State funds used to help finance the project came by way of a $1.1 million check from the Kentucky Ag Development Board and a $5 million loan from the Kentucky Ag Finance Corp. (KAFC), which is chaired by state Ag Commissioner Richie Farmer. The total cost of the facility is estimated at $22 million.

“Biodiesel gives Kentucky soybean growers a new market for their product,” said Farmer. “They’ll get more for their soybeans, and they’ll spend some of that new income in their local communities. This plant will have far-reaching economic benefits for this area. I congratulate Owensboro Grain on this momentous occasion and pledge my support for this important project.”

KAFC has been able to help with the up-front money for the project so that once the facility is in operation, the company will be able to take advantage of federal excise rebates being offered to expand biodiesel production. As the company receives these rebates, the money will be repaid to KAFC for future projects.

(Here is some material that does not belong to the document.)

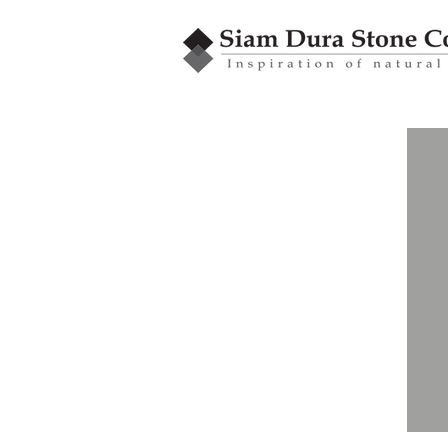
GRANBLEX
หินโมเสค
รุ่น MME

OGC is a family-owned business started in 1906 by Henry E. O’Bryan. The company originally bought corn to process for the distilling industry. In 1950, O’Bryan’s son William, introduced soybeans into the company seeing the crop’s importance in the food industry. Since 1995 the company has refined soybean oil as a way to sustain the soybean market in the state.

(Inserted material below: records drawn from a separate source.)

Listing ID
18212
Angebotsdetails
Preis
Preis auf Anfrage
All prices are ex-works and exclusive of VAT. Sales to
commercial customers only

OGC purchases approximately 30 million bushels of soybeans each year with 14 million bushels or 26 percent of the state’s total production, supplied by 30 Kentucky counties. State soybean growers raise about 54 million bushels each year.

John Wright is OGC’s vice-president of strategic planning and development and the fourth generation of the family to work in the company. He sees this as an opportunity for agriculture to play an important role in the energy field.

“As a family owned business, we make decisions for the long-term,” said Wright.

“American farmers have been feeding the world, now they’re going to help fuel the world. A facility like this will mean a sustainable market for producers and it could improve the price of soybeans. What has been most important, is the widespread support from across the state and the potential for Kentucky in the bioenergy field.”

Biodiesel is a renewable fuel source produced from vegetable oil and/or animal fats and is generally used as a blend in diesel fuel. The facility is expected to be in full operation by mid-2007.

This farm news was published in the May 24, 2006 issue of Farm World.